This Batman equation thing got me thinking: for an arbitrary curve drawn on the Cartesian plane, can you write a corresponding equation which is not piecewise? What about closed shapes, a la the Batman symbol?
I assume that there are limitations, such as that the curve would have to be differentiable and/or continuous everywhere, but is this possible for any random squiggle? Or is it not?
As has been alluded to in the comments, your question depends on the definition of "equation" and "piecewise function". I'm sure you have some idea ("I'll know it when I see it") what sorts of things you'd like to allow and forbid, and we could try to make this precise in some algebraic way by building functions up out of some collection of "elementary" functions you'd like to start with.

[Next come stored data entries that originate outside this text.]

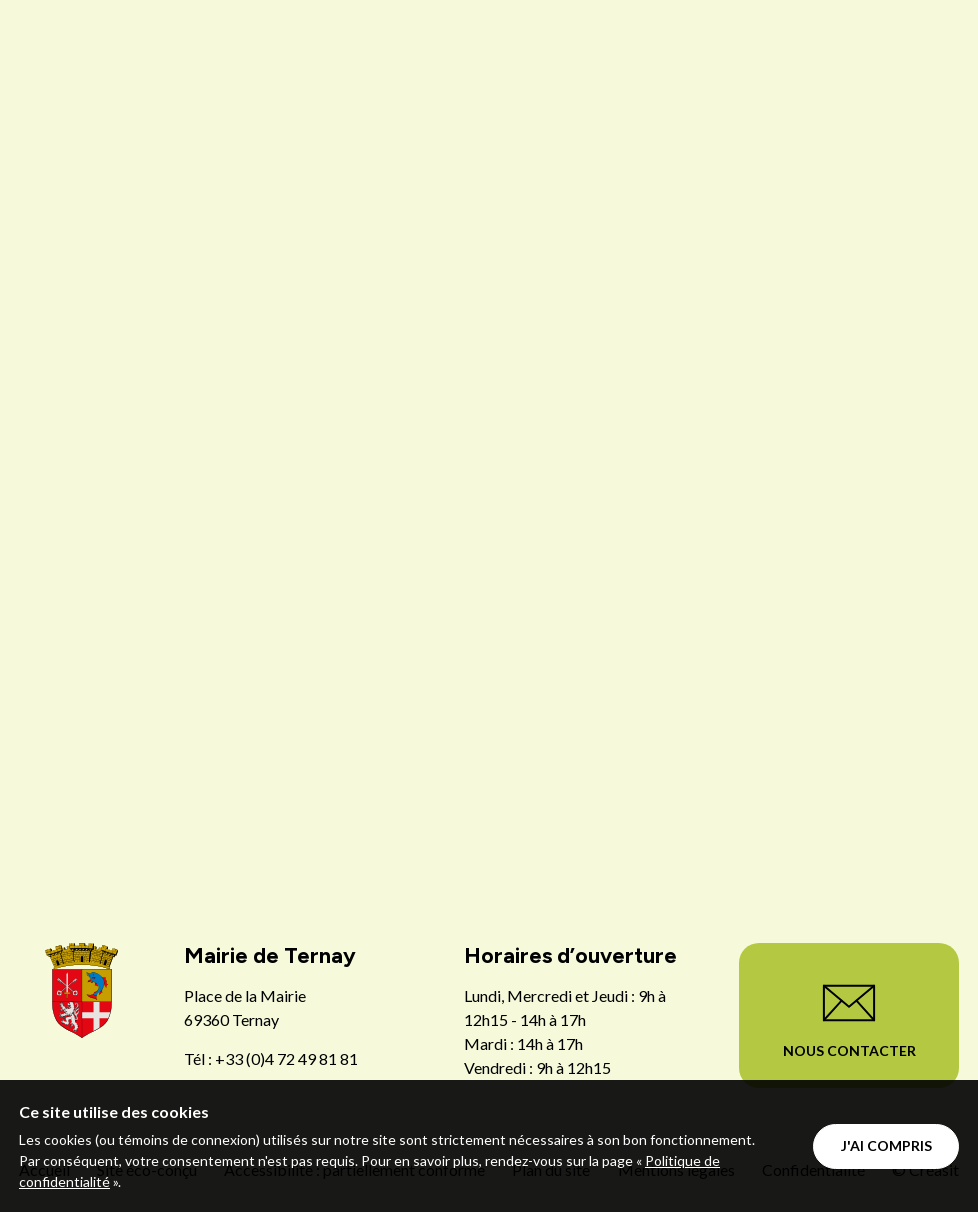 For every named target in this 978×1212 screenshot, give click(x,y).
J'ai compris (886, 1145)
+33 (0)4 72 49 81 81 (286, 1058)
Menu (742, 78)
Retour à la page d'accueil (489, 821) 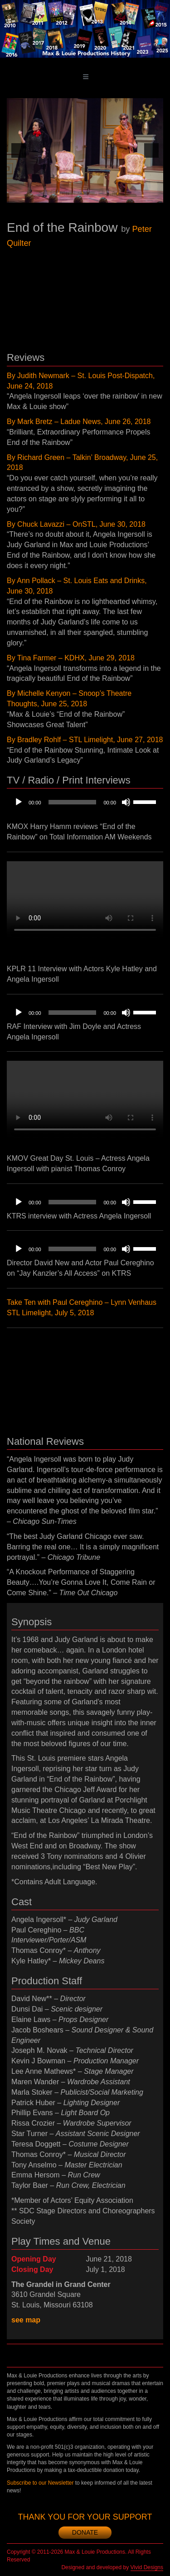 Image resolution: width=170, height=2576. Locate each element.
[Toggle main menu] (85, 77)
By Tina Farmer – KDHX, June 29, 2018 (71, 658)
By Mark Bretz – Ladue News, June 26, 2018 (79, 421)
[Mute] (126, 802)
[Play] (18, 802)
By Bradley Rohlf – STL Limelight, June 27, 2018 (85, 740)
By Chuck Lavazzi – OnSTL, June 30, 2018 (76, 524)
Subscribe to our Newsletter (40, 2483)
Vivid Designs (147, 2567)
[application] (85, 802)
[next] (151, 150)
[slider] (73, 802)
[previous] (18, 150) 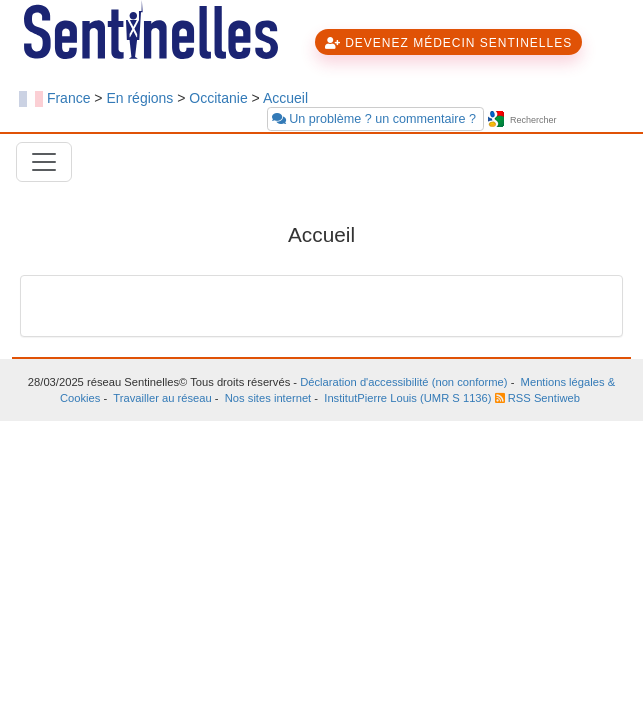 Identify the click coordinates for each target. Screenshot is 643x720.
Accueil (285, 98)
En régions (139, 98)
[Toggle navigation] (44, 162)
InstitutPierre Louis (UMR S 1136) (407, 398)
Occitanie (218, 98)
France (69, 98)
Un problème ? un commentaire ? (376, 119)
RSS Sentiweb (537, 398)
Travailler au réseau (162, 398)
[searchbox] (566, 120)
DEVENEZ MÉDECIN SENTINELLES (448, 43)
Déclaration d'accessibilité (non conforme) (403, 382)
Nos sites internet (268, 398) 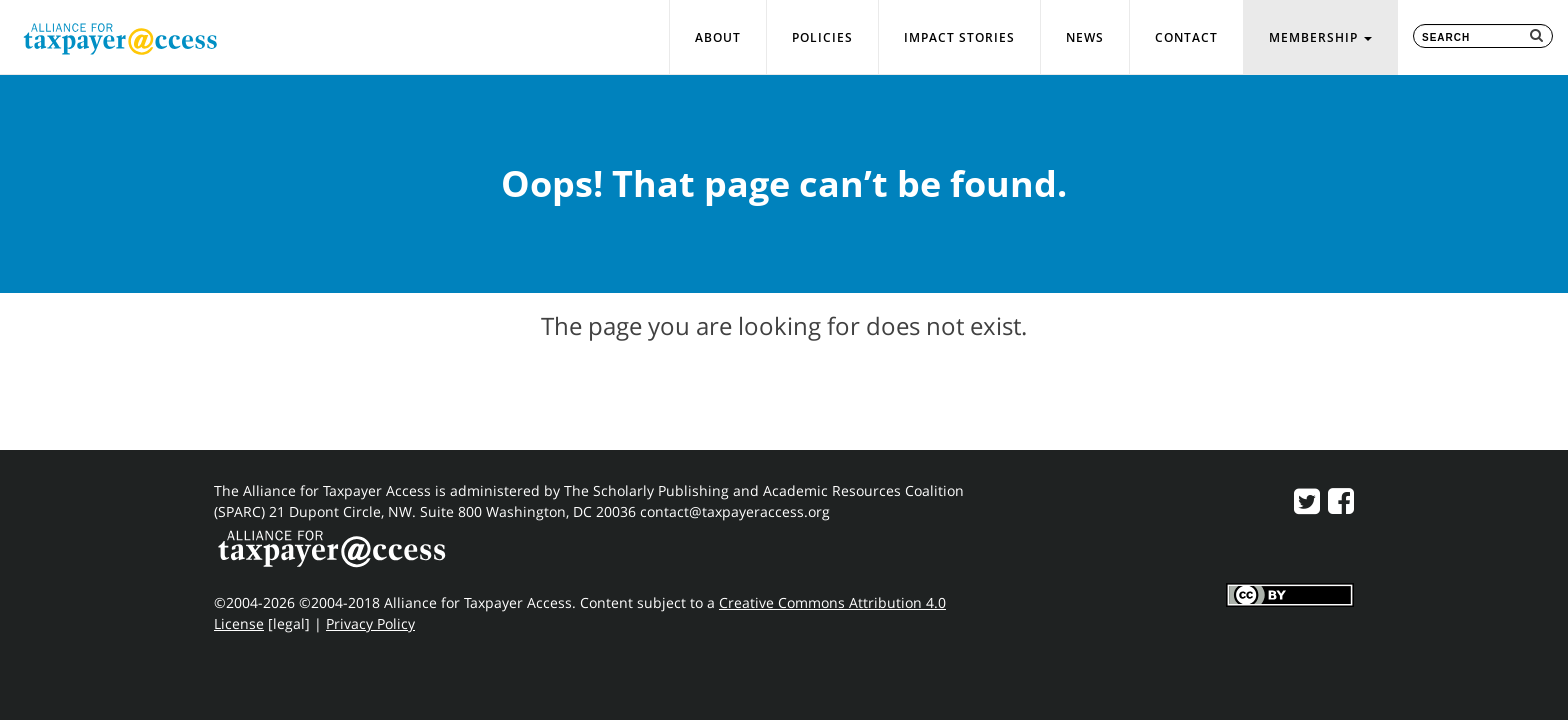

However, the functions you end up allowing will likely end up conflicting with the piecewise functions you want to forbid. For example, if you allow squares and square roots, you end up letting the absolute value function in the back door:
$$\sqrt{x^2}=|x|=\begin{cases}x&\text{if }\ x\geq 0\\-x & \text{if }\ x<0\end{cases}$$
Once you have one piecewise function, you can set about making more. Assuming you allow division, you also have
$$\frac{\sqrt{x^2}}{x}=\frac{|x|}{x}=\begin{cases}1&\text{if }\ x>0\\-1&\text{if }\ x<0\end{cases}$$
and hence
$$\frac{\sqrt{x^2}+x}{2x}=\frac{|x|+x}{2x}=\begin{cases}1&\text{if }\ x>0\\0&\text{if }\ x<0\end{cases}.$$
Fiddling around with transformations of the above function, you can essentially make indicator functions of intervals, and from there you can get nearly any piecewise function at all.
All this is to show that it will be very difficult, if not impossible, to formally describe the class of curves which are expressible by equations which you might consider "nice". However, if it's just the shape you're looking for, pretty much anything you could scribble down can be approximated by nice equations, as @Jim Conant points out in the comments.